What you return must be every line below that includes the word "Deep".
··········
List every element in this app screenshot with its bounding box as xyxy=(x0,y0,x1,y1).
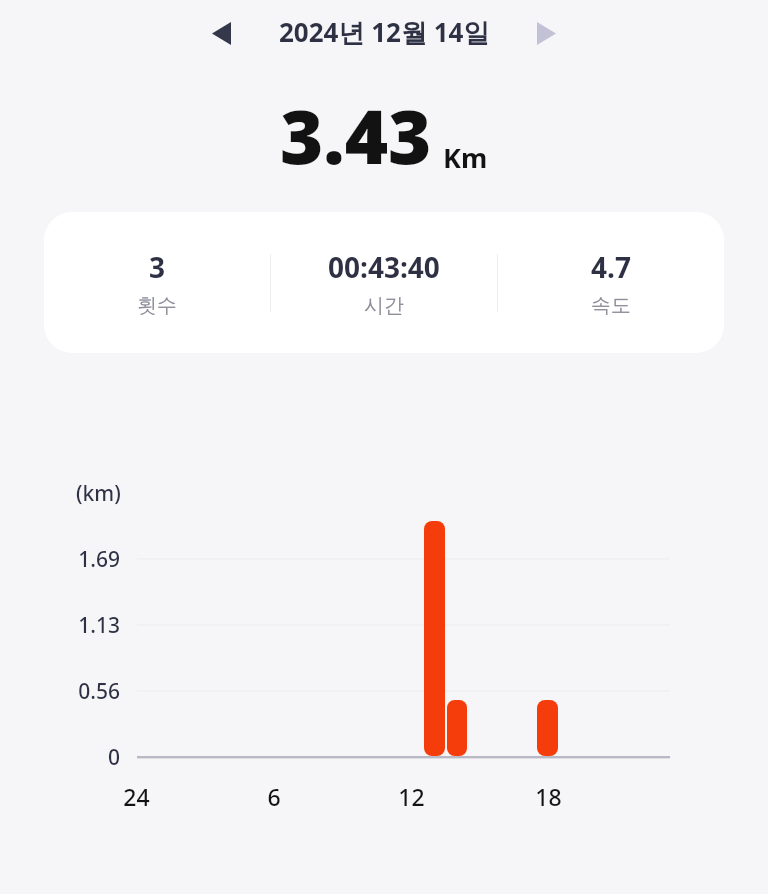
staticText: 6 xyxy=(267,781,281,812)
button[interactable]: 3 xyxy=(44,212,724,353)
staticText: 0.56 xyxy=(78,677,120,706)
button[interactable]: Previous day xyxy=(196,11,246,55)
staticText: (km) xyxy=(76,479,121,508)
staticText: 24 xyxy=(123,781,150,812)
button[interactable]: Next day xyxy=(521,11,571,55)
staticText: 1.69 xyxy=(78,545,120,574)
staticText: 0 xyxy=(107,743,120,772)
staticText: 18 xyxy=(535,781,562,812)
staticText: 3 xyxy=(149,248,166,286)
button[interactable]: 3 xyxy=(44,212,270,353)
staticText: 4.7 xyxy=(591,248,631,286)
staticText: 속도 xyxy=(591,293,631,318)
button[interactable]: 4.7 xyxy=(498,212,724,353)
staticText: 00:43:40 xyxy=(328,248,440,286)
staticText: 2024년 12월 14일 xyxy=(279,14,490,50)
staticText: 1.13 xyxy=(78,611,120,640)
staticText: 시간 xyxy=(364,293,404,318)
staticText: Km xyxy=(443,139,488,176)
staticText: 횟수 xyxy=(137,293,177,318)
staticText: 12 xyxy=(398,781,425,812)
staticText: 3.43 xyxy=(280,85,432,186)
button[interactable]: 00:43:40 xyxy=(271,212,497,353)
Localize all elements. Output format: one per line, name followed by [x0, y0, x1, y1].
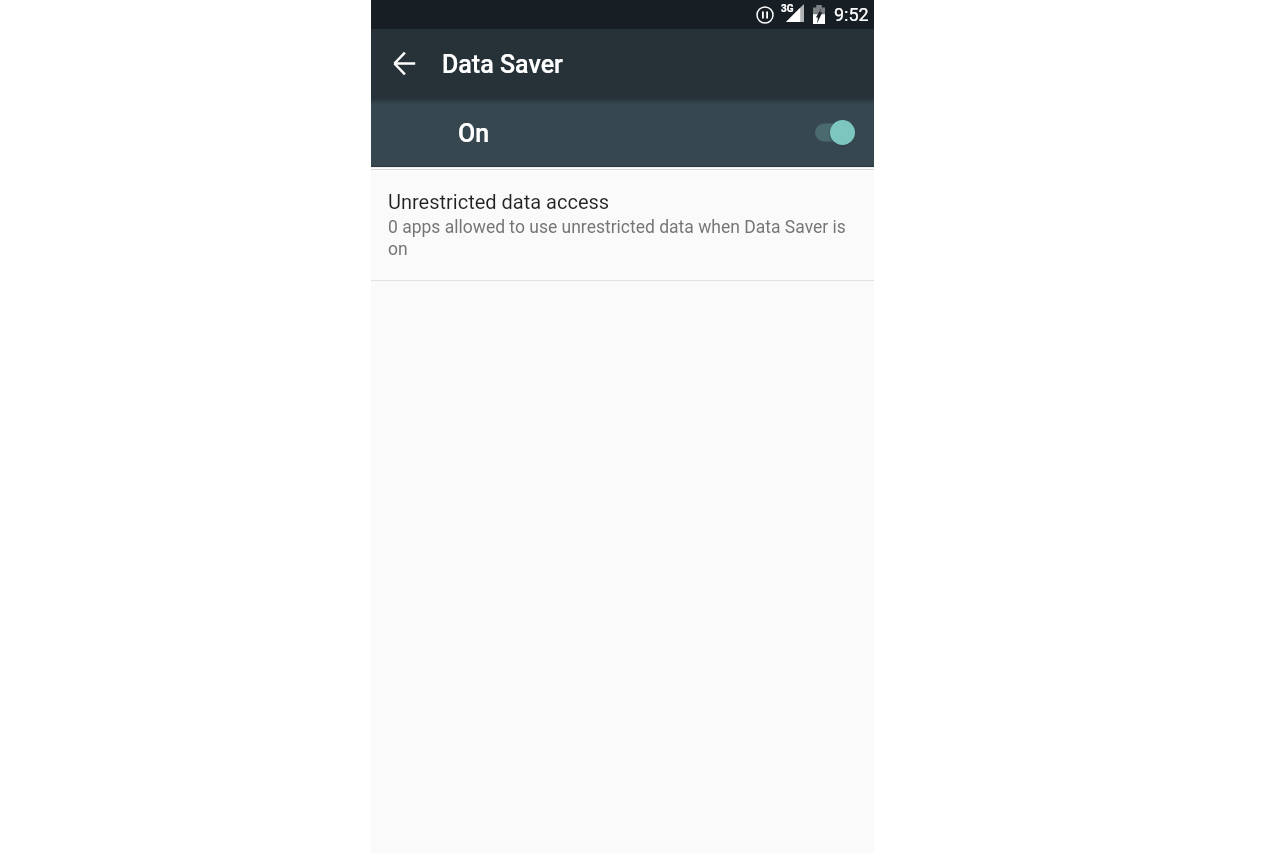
button[interactable]: On: [371, 98, 874, 166]
staticText: 0 apps allowed to use unrestricted data …: [388, 217, 846, 259]
staticText: 3G: [781, 3, 794, 15]
staticText: Data Saver: [442, 50, 563, 79]
button[interactable]: Data Saver on: [815, 120, 855, 145]
staticText: On: [458, 119, 490, 148]
staticText: 9:52: [834, 4, 869, 25]
button[interactable]: Unrestricted data access: [371, 172, 874, 280]
button[interactable]: Navigate up: [381, 41, 427, 87]
staticText: Unrestricted data access: [388, 190, 610, 213]
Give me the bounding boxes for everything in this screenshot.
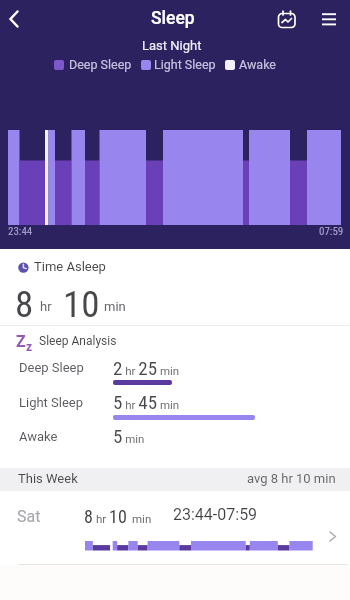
staticText: 10 [63,283,100,326]
staticText: min [132,512,152,525]
staticText: avg 8 hr 10 min [247,471,336,486]
staticText: Sleep Analysis [39,334,117,348]
staticText: min [104,299,126,314]
staticText: 23:44 [8,225,33,238]
button[interactable] [4,6,26,32]
button[interactable] [276,9,298,31]
staticText: Sat [17,507,41,526]
staticText: Sleep [151,8,195,29]
staticText: Z [16,332,26,351]
staticText: 5 min [113,425,145,447]
button[interactable] [318,8,342,32]
button[interactable] [0,252,350,324]
staticText: 2 hr 25 min [113,357,180,379]
staticText: Light Sleep [19,395,84,410]
staticText: z [26,340,33,354]
staticText: Time Asleep [34,259,106,274]
staticText: Deep Sleep [69,57,132,72]
staticText: 23:44-07:59 [173,505,258,524]
staticText: Light Sleep [154,57,216,72]
staticText: Awake [239,57,276,72]
staticText: 5 hr 45 min [113,391,180,413]
staticText: 8 [84,506,93,527]
staticText: Awake [19,429,58,444]
button[interactable]: Sat [0,491,350,563]
staticText: hr [96,512,107,525]
staticText: 07:59 [319,225,344,238]
staticText: Last Night [142,38,202,53]
staticText: 8 [15,283,34,326]
staticText: This Week [18,471,78,486]
staticText: hr [40,299,52,314]
staticText: 10 [109,506,127,527]
staticText: Deep Sleep [19,360,84,375]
··········
Solved problem:
staticText: Deep Sleep [69,57,132,72]
staticText: Deep Sleep [19,360,84,375]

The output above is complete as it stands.